Même dans l’univers pré #MeToo dans lequel elle était sortie, « Blurred Lines » avait causé la polémique avec ses paroles ultra cash et son clip où de ravissantes créatures étaient objectifiées. Six ans plus tard, Pharrell Williams l’avoue, il n’en est pas fier.

C’est qu’entre-temps, un véritable ras-de-marée de conscientisation a déferlé sur l’opinion publique, qu’elle le veuille ou non, et malgré son rythme ultra catchy et la voix sexy de Robin Thicke, « Blurred Lines » passe mal. « Je sais que tu le veux », « tu es la plus bonne des p*tes de la soirée » ou encore « je vais te donner quelque chose qui va te déchirer les fesses en deux », les paroles laissent à désirer et se prennent un beau zéro pointé niveau respect. Et forcément, malgré son esthétique ultra léchée et la beauté indéniable des filles choisies (coucou Emily Ratajkowski), le clip est du même niveau, entre frottements de derrières en petite tenue et orteils suçotés en gros plan. Ew.

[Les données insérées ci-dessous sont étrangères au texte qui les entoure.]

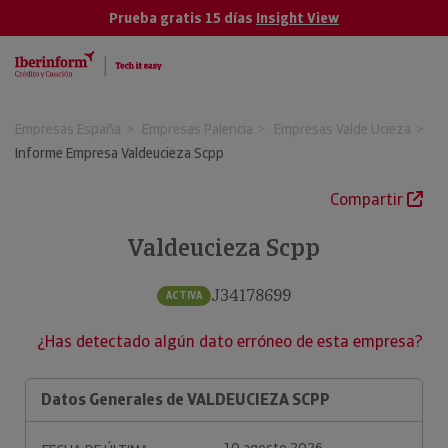
Prueba gratis 15 días
Insight View
Empresas España
Empresas Palencia
Empresas Valde Ucieza
Informe Empresa Valdeucieza Scpp
Compartir
Valdeucieza Scpp
J34178699
ACTIVA
¿Has detectado algún dato erróneo de esta empresa?
Datos Generales de VALDEUCIEZA SCPP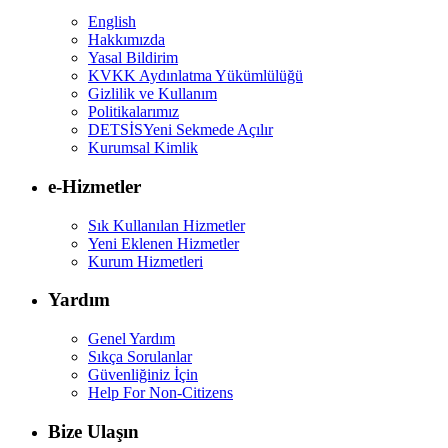
English
Hakkımızda
Yasal Bildirim
KVKK Aydınlatma Yükümlülüğü
Gizlilik ve Kullanım
Politikalarımız
DETSİS
Yeni Sekmede Açılır
Kurumsal Kimlik
e-Hizmetler
Sık Kullanılan Hizmetler
Yeni Eklenen Hizmetler
Kurum Hizmetleri
Yardım
Genel Yardım
Sıkça Sorulanlar
Güvenliğiniz İçin
Help For Non-Citizens
Bize Ulaşın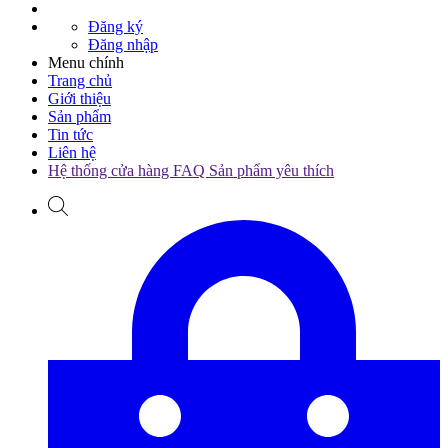
Đăng ký
Đăng nhập
Menu chính
Trang chủ
Giới thiệu
Sản phẩm
Tin tức
Liên hệ
Hệ thống cửa hàng
FAQ
Sản phẩm yêu thích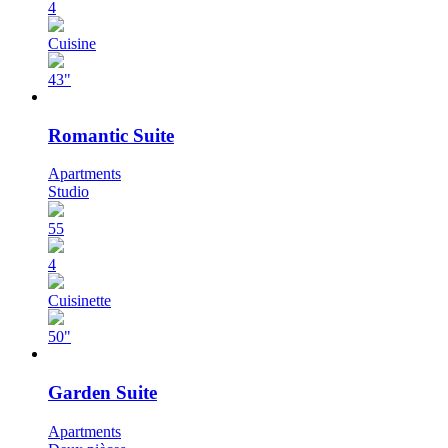
4
Cuisine
43"
Romantic Suite
Apartments
Studio
55
4
Cuisinette
50"
Garden Suite
Apartments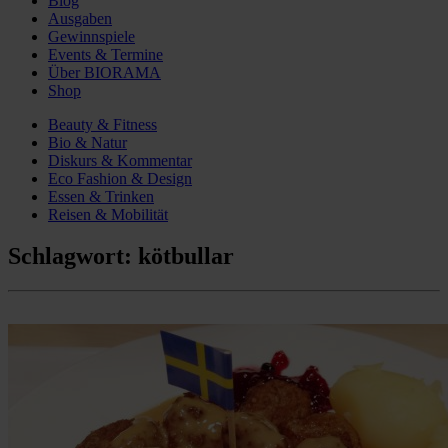
Blog
Ausgaben
Gewinnspiele
Events & Termine
Über BIORAMA
Shop
Beauty & Fitness
Bio & Natur
Diskurs & Kommentar
Eco Fashion & Design
Essen & Trinken
Reisen & Mobilität
Schlagwort:
kötbullar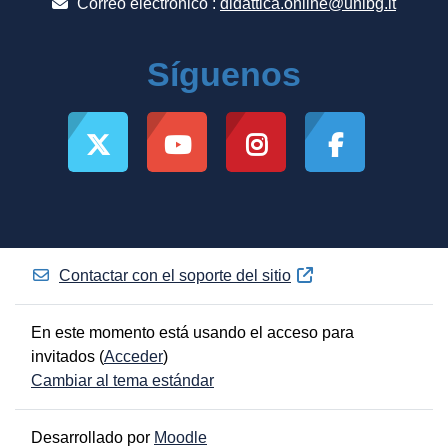
Correo electrónico :
didattica.online@unibg.it
Síguenos
Contactar con el soporte del sitio
En este momento está usando el acceso para
invitados (
Acceder
)
Cambiar al tema estándar
Desarrollado por
Moodle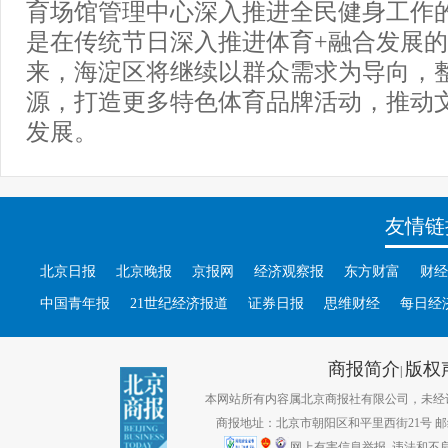
育场馆管理中心深入推进全民健身工作
是在传统节日深入推进体育+融合发展
来，海淀区将继续以群众需求为导向，
源，打造更多特色体育品牌活动，推动
发展。
友情链
北京日报
北京晚报
京报网
经济观察报
东方财富
财经
中国青年报
21世纪经济报道
证券日报
思维财经
每日经
商报简介
版权
|
本网站所有内容属北京商报社有限公司，未经许可不得转
商报地址：北京市朝阳区和平里西街21号 邮编：1
网上有害信息举报
违法和不良信息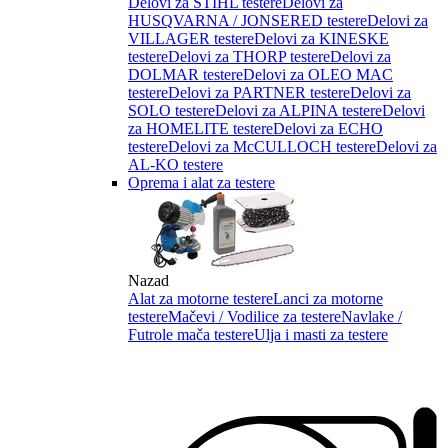
Delovi za STIHL testere
Delovi za
HUSQVARNA / JONSERED testere
Delovi za
VILLAGER testere
Delovi za KINESKE
testere
Delovi za THORP testere
Delovi za
DOLMAR testere
Delovi za OLEO MAC
testere
Delovi za PARTNER testere
Delovi za
SOLO testere
Delovi za ALPINA testere
Delovi
za HOMELITE testere
Delovi za ECHO
testere
Delovi za McCULLOCH testere
Delovi za
AL-KO testere
Oprema i alat za testere
Nazad
Alat za motorne testere
Lanci za motorne
testere
Mačevi / Vodilice za testere
Navlake /
Futrole mača testere
Ulja i masti za testere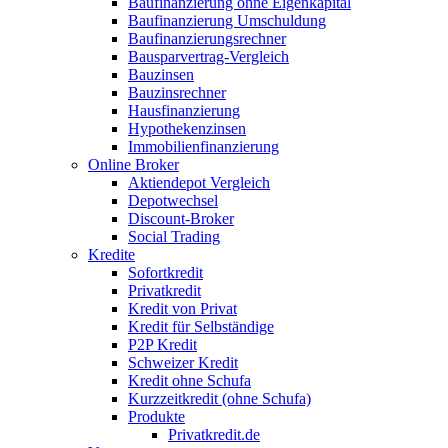
Baufinanzierung ohne Eigenkapital
Baufinanzierung Umschuldung
Baufinanzierungsrechner
Bausparvertrag-Vergleich
Bauzinsen
Bauzinsrechner
Hausfinanzierung
Hypothekenzinsen
Immobilienfinanzierung
Online Broker
Aktiendepot Vergleich
Depotwechsel
Discount-Broker
Social Trading
Kredite
Sofortkredit
Privatkredit
Kredit von Privat
Kredit für Selbständige
P2P Kredit
Schweizer Kredit
Kredit ohne Schufa
Kurzzeitkredit (ohne Schufa)
Produkte
Privatkredit.de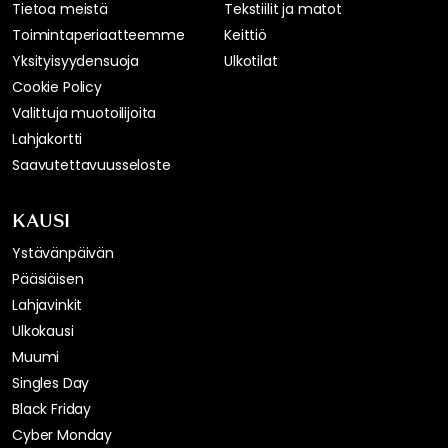
Tietoa meistä
Tekstiilit ja matot
Toimintaperiaatteemme
Keittiö
Yksityisyydensuoja
Ulkotilat
Cookie Policy
Valittuja muotoilijoita
Lahjakortti
Saavutettavuusseloste
KAUSI
Ystävänpäivän
Pääsiäisen
Lahjavinkit
Ulkokausi
Muumi
Singles Day
Black Friday
Cyber Monday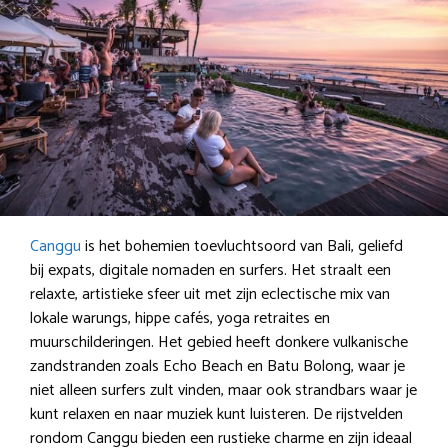
Canggu
is het bohemien toevluchtsoord van Bali, geliefd
bij expats, digitale nomaden en surfers. Het straalt een
relaxte, artistieke sfeer uit met zijn eclectische mix van
lokale warungs, hippe cafés, yoga retraites en
muurschilderingen. Het gebied heeft donkere vulkanische
zandstranden zoals Echo Beach en Batu Bolong, waar je
niet alleen surfers zult vinden, maar ook strandbars waar je
kunt relaxen en naar muziek kunt luisteren. De rijstvelden
rondom Canggu bieden een rustieke charme en zijn ideaal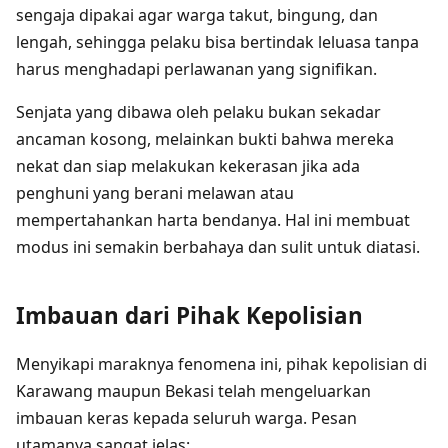
sengaja dipakai agar warga takut, bingung, dan
lengah, sehingga pelaku bisa bertindak leluasa tanpa
harus menghadapi perlawanan yang signifikan.
Senjata yang dibawa oleh pelaku bukan sekadar
ancaman kosong, melainkan bukti bahwa mereka
nekat dan siap melakukan kekerasan jika ada
penghuni yang berani melawan atau
mempertahankan harta bendanya. Hal ini membuat
modus ini semakin berbahaya dan sulit untuk diatasi.
Imbauan dari Pihak Kepolisian
Menyikapi maraknya fenomena ini, pihak kepolisian di
Karawang maupun Bekasi telah mengeluarkan
imbauan keras kepada seluruh warga. Pesan
utamanya sangat jelas: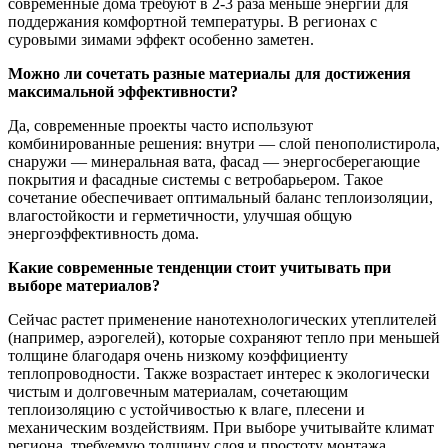
современные дома требуют в 2-3 раза меньше энергии для
поддержания комфортной температуры. В регионах с
суровыми зимами эффект особенно заметен.
Можно ли сочетать разные материалы для достижения
максимальной эффективности?
Да, современные проекты часто используют
комбинированные решения: внутри — слой пенополистирола,
снаружи — минеральная вата, фасад — энергосберегающие
покрытия и фасадные системы с ветробарьером. Такое
сочетание обеспечивает оптимальный баланс теплоизоляции,
влагостойкости и герметичности, улучшая общую
энергоэффективность дома.
Какие современные тенденции стоит учитывать при
выборе материалов?
Сейчас растет применение нанотехнологических утеплителей
(например, аэрогелей), которые сохраняют тепло при меньшей
толщине благодаря очень низкому коэффициенту
теплопроводности. Также возрастает интерес к экологически
чистым и долговечным материалам, сочетающим
теплоизоляцию с устойчивостью к влаге, плесени и
механическим воздействиям. При выборе учитывайте климат
региона, требуемую толщину слоя и простоту монтажа.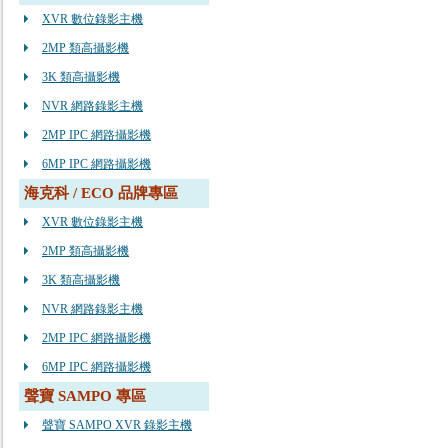
XVR 數位錄影主機
2MP 類高攝影機
3K 類高攝影機
NVR 網路錄影主機
2MP IPC 網路攝影機
6MP IPC 網路攝影機
海克科 / ECO 品牌專區
XVR 數位錄影主機
2MP 類高攝影機
3K 類高攝影機
NVR 網路錄影主機
2MP IPC 網路攝影機
6MP IPC 網路攝影機
聲寶 SAMPO 專區
聲寶 SAMPO XVR 錄影主機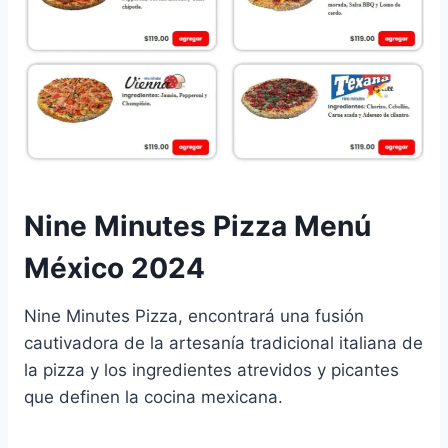
Nine Minutes Pizza Menú
México 2024
Nine Minutes Pizza, encontrará una fusión
cautivadora de la artesanía tradicional italiana de
la pizza y los ingredientes atrevidos y picantes
que definen la cocina mexicana.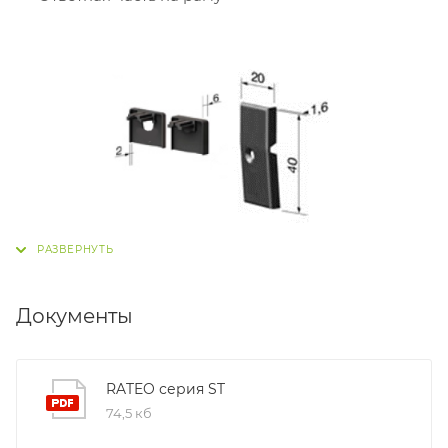
Документы
RATEO серия ST
74,5 кб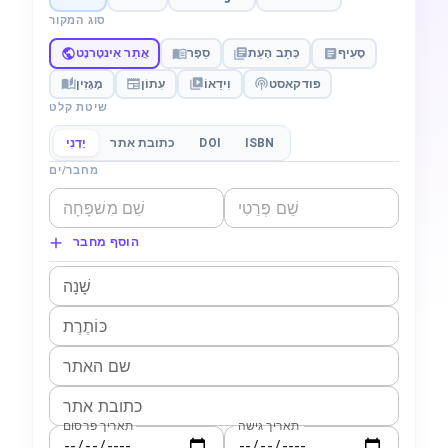
סוג המקור
סָעִיף
כְּתַב הָעֵת
סֵפֶר
אֲתַר אִינטֶרנֶט
פודקאסט
וִידֵאוֹ
עִתוֹן
מָגָזִין
שיטת קלט
ISBN
DOI
כתובת אתר
יָדָנִי
מחבר/ים
הוסף מחבר
שָׁנָה
כּוֹתֶרֶת
שם האתר
כתובת אתר
תאריך גישה
תאריך פרסום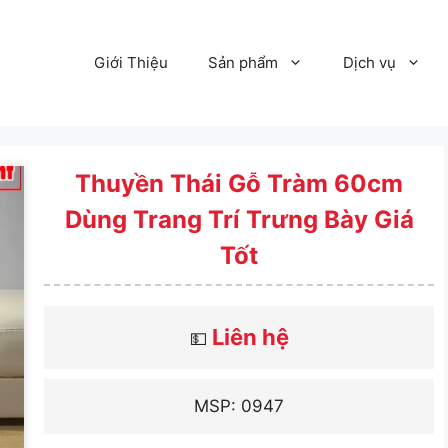
Giới Thiệu
Sản phẩm
Dịch vụ
Thuyền Thái Gỗ Tràm 60cm
Dùng Trang Trí Trưng Bày Giá
Tốt
Liên hệ
💵
MSP: 0947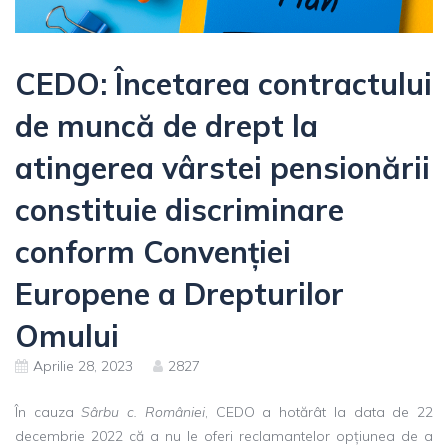
CEDO: Încetarea contractului
de muncă de drept la
atingerea vârstei pensionării
constituie discriminare
conform Convenției
Europene a Drepturilor
Omului
Aprilie 28, 2023
2827
În cauza
Sârbu c. României
, CEDO a hotărât la data de 22
decembrie 2022 că a nu le oferi reclamantelor opțiunea de a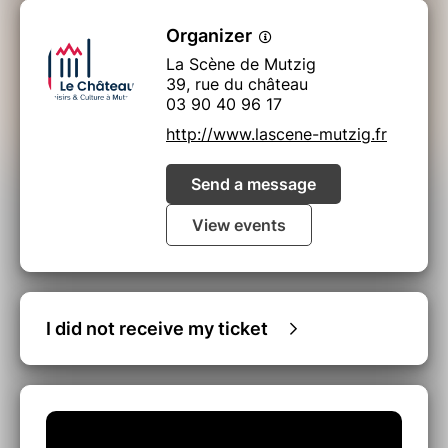
Organizer
La Scène de Mutzig
39, rue du château
03 90 40 96 17
http://www.lascene-mutzig.fr
Send a message
View events
I did not receive my ticket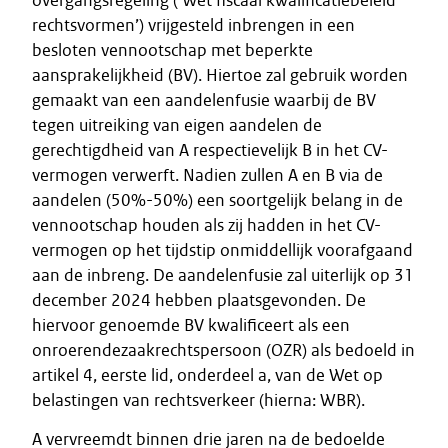
overgangsregeling (‘Wet fiscaal kwalificatiebeleid
rechtsvormen’) vrijgesteld inbrengen in een
besloten vennootschap met beperkte
aansprakelijkheid (BV). Hiertoe zal gebruik worden
gemaakt van een aandelenfusie waarbij de BV
tegen uitreiking van eigen aandelen de
gerechtigdheid van A respectievelijk B in het CV-
vermogen verwerft. Nadien zullen A en B via de
aandelen (50%-50%) een soortgelijk belang in de
vennootschap houden als zij hadden in het CV-
vermogen op het tijdstip onmiddellijk voorafgaand
aan de inbreng. De aandelenfusie zal uiterlijk op 31
december 2024 hebben plaatsgevonden. De
hiervoor genoemde BV kwalificeert als een
onroerendezaakrechtspersoon (OZR) als bedoeld in
artikel 4, eerste lid, onderdeel a, van de Wet op
belastingen van rechtsverkeer (hierna: WBR).
A vervreemdt binnen drie jaren na de bedoelde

Dans une interview accordée à G.Q. dans le cadre d’un dossier sur « les nouvelles masculinités », Pharrell est revenu sur son tube et sur la controverse qui l’a entouré. Même s’il souligne avoir grandi à une autre époque, où les mentalités étaient différentes, il avoue d’emblée qu’aujourd’hui, il n’écrirait jamais cette chanson, et ne la chanterait pas non plus. Le fameux « I know you want it »? « D’abord je ne comprenais pas pourquoi on nous accusait de promouvoir la culture du viol, parce que plein de femmes chantaient ce passage comme si de rien n’était. Et puis on m’a ouvert les yeux et on m’a fait réaliser que c’est typiquement le genre de phrase que disent les hommes qui abusent des femmes ».

Aujourd’hui, je suis honteux de certaines des paroles de la chanson. Mais il m’a fallu beaucoup de temps et de croissance personnelle pour en arriver là »

Et Pharrell de conclure en rappelant que « même si les paroles ne reflètent pas mon comportement ou la manière dont je pense, ce qui importe, c’est l’impact qu’elles ont sur les femmes ».